Filter the data for lines with the word "staticText", then copy every line so identified.

Document layout detection data:
------------------------------------------------------------------------

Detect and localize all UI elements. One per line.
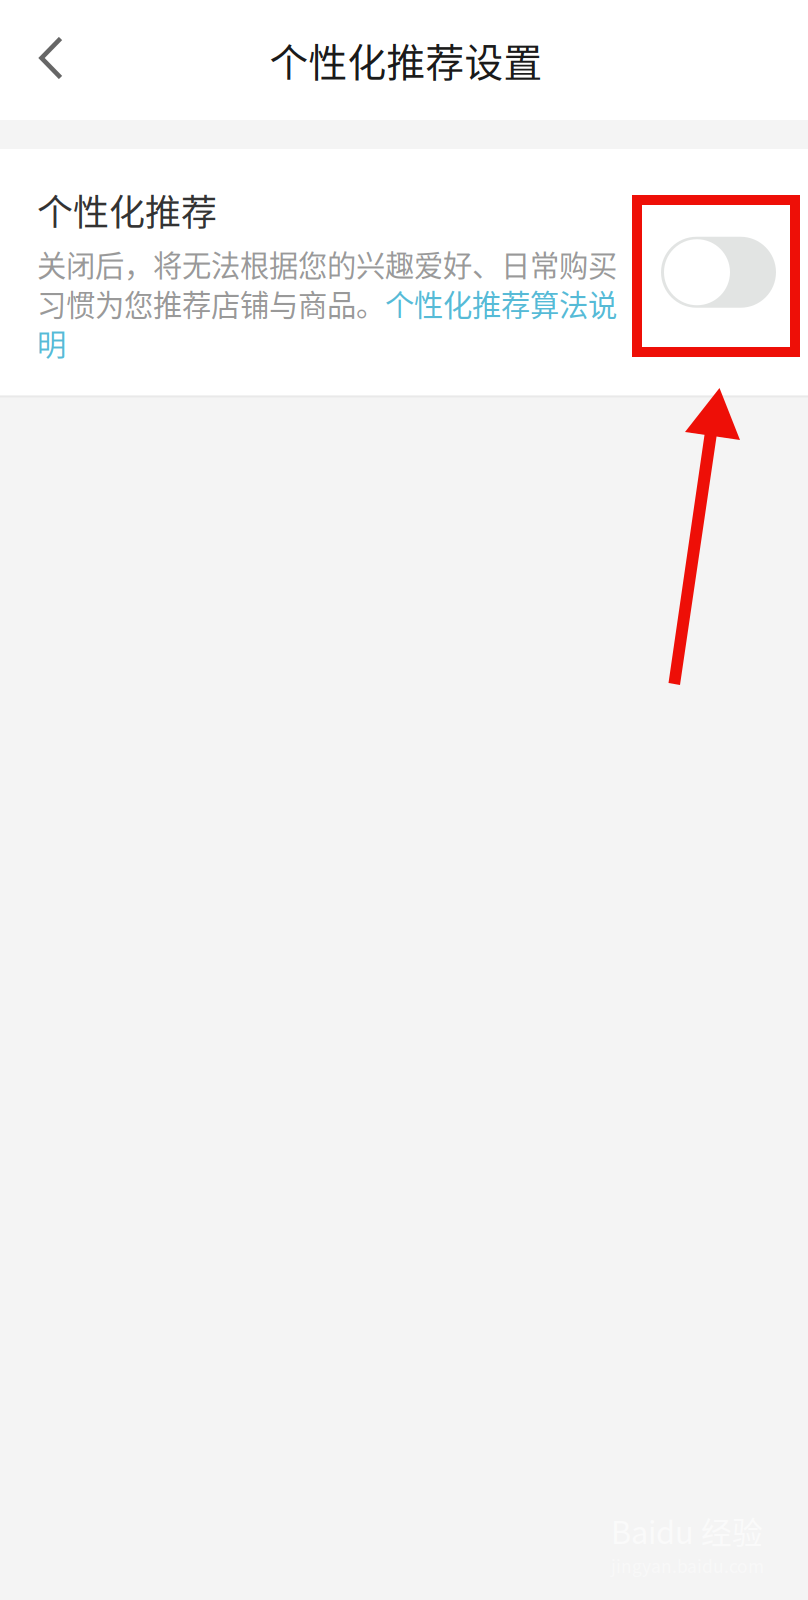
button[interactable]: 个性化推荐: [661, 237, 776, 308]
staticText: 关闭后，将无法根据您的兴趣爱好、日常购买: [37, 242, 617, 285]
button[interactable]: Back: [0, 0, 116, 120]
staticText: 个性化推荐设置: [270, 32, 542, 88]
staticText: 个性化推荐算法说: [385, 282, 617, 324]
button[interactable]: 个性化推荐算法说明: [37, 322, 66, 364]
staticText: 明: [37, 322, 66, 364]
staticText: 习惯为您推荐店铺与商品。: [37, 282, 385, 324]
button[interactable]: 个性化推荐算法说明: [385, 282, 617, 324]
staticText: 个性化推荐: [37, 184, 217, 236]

------------------------------------------------------------------------

_Task response_.
staticText: 关闭后，将无法根据您的兴趣爱好、日常购买: [37, 242, 617, 285]
staticText: 个性化推荐设置: [270, 32, 542, 88]
staticText: 个性化推荐算法说: [385, 282, 617, 324]
staticText: 明: [37, 322, 66, 364]
staticText: 习惯为您推荐店铺与商品。: [37, 282, 385, 324]
staticText: 个性化推荐: [37, 184, 217, 236]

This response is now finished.